Kein Sex, nur entkoffeinierter Kaffee
Florian Schießl verbringt in seiner schlimmsten Zeit etwa 15 Monate durchgehend im Bett, hat einen Behinderungsgrad von 80 Prozent, kann sich nur eine Stunde am Tag aktiv beschäftigen. Aber da muss auch anderes erledigt werden, aufs Klo gehen, waschen, diese Dinge. Der beste Moment des Tages ist immer ein entkoffeinierter Kaffee.
Schießl denkt sich lange, dass die Gefühle in der Beziehung ausreichen, um das alles überwinden zu können. Aber irgendwann ist da nur noch Pflege und keine Beziehung mehr, langsam schwindet die Verbindlichkeit. „Man sollte ihr einen Preis verleihen für das, was sie für mich getan hat“, sagt Schießl über seine damalige Partnerin. Aber die Beziehung wurde durch die Aufopferung nicht gerettet.

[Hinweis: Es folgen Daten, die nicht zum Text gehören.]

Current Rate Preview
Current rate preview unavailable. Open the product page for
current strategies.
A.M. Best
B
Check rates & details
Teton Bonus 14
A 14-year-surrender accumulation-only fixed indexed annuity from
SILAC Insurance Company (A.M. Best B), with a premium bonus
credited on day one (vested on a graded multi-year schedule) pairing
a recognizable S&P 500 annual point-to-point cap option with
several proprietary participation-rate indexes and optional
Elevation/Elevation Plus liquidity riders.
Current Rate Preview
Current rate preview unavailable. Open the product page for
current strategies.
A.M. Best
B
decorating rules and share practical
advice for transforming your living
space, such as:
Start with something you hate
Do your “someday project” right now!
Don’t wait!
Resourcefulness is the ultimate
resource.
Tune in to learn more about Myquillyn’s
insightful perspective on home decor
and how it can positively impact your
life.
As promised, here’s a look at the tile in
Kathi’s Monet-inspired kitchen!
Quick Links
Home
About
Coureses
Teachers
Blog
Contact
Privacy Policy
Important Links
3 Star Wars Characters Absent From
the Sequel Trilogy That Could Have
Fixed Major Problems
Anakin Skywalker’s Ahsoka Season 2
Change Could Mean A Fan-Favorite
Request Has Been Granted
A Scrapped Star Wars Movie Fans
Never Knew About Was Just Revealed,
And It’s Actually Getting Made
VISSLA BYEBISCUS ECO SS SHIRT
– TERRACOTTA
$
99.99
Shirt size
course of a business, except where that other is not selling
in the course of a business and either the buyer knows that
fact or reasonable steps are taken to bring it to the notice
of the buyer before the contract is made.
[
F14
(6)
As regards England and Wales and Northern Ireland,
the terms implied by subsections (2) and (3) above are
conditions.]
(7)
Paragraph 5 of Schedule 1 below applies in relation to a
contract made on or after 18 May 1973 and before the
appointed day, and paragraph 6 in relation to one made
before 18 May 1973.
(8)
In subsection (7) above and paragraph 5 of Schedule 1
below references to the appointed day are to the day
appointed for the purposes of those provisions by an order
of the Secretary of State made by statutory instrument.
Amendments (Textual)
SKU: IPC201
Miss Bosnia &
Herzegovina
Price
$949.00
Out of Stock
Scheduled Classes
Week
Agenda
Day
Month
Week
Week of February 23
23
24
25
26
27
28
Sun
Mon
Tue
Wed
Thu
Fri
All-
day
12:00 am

Fürsorglichkeit etabliere ein unausgewogenes Machtverhältnis in der Beziehung, schreibt die Therapeutin Graefe, „das kaum angreifbar ist, da es unter dem moralischen Vorzeichen der Aufopferungsbereitschaft steht und deshalb augenscheinlich nur mit Dankbarkeit beantwortet werden kann. Insbesondere die Erotik – die in ihrer besten Form ja von einem spielerischen Umgang mit gleichwertigen Kräften lebt – leidet häufig unter einem solchen Machtgefälle.“
Die Expertin sagt: Sexualität ist nicht nur Penetration
Hinzu komme eine sehr stereotype Vorstellung von Sexualität, die in unseren Köpfen vorherrsche, sagt Graefe. Diese sehe bestimmte Abläufe vor, die immer mit Penetration zu tun hätten und von einem oder mehreren Orgasmen begrenzt würden. Das mache es für viele Menschen mit starker körperlicher Einschränkung aber schon sehr schwierig mit gutem Sex. „Tatsächlich glaube ich, dass wir alle – mit oder ohne körperliche Einschränkungen – uns einen Gefallen damit täten, wenn wir die Sexualität aus diesem engen Korsett der Stereotype befreien und wieder kreativ werden ließen“, schreibt Graefe. Außerhalb der üblichen Pfade sei sehr viel Lust möglich.
Eine gesunde Sexualität wird aber häufig dadurch erschwert, dass sich mit einer Beeinträchtigung, die ins Leben kommt, oft auch das Selbstbild ändert. Florian Schießl sah das bei sich selbst so: Einerseits dreht sich alles um ihn, andererseits kann er nichts geben. Keine Abenteuer, keine Sexualität, sogar länger aufmerksam zuzuhören bringt ihn an seine Grenzen. Jeder Ton, jeder Lichtstrahl lässt seinen ohnehin schwachen Akku schneller leer werden. „Die ganze Person verblasst. Ich war eine Hülle, die mehr ist als tot, aber weniger als lebendig“, sagt Schießl.
Irgendwann fängt Florian Schießl wieder zu daten an
Die Trennung von seiner damaligen Partnerin machte es nicht besser. „Es war so, als hätte nicht nur eine Frau, sondern gleich das ganze Konzept einer romantischen, sexuellen Partnerschaft mit mir schlussgemacht“, sagt Florian Schießl.
Aber dann, nach all den Monaten als Pflegefall, verbessert eine Therapie seinen Zustand. Das bringt ihn vom Bett wieder auf die eigenen Beine, anfangs nur kurz, dann immer länger. Und statt um Therapien kann er sich um Tinder kümmern, die Dating-App. Bald lernt er eine Frau kennen, schlank, blonde lange Haare. Als sie sich das erste Mal treffen, schafft er nur zwei Runden um einen kleinen Weiher. Mittlerweile fährt er wieder E-Bike, er ist vom Chronischen Erschöpfungssyndrom fast vollständig geheilt – und die Beiden sind ein glückliches Paar.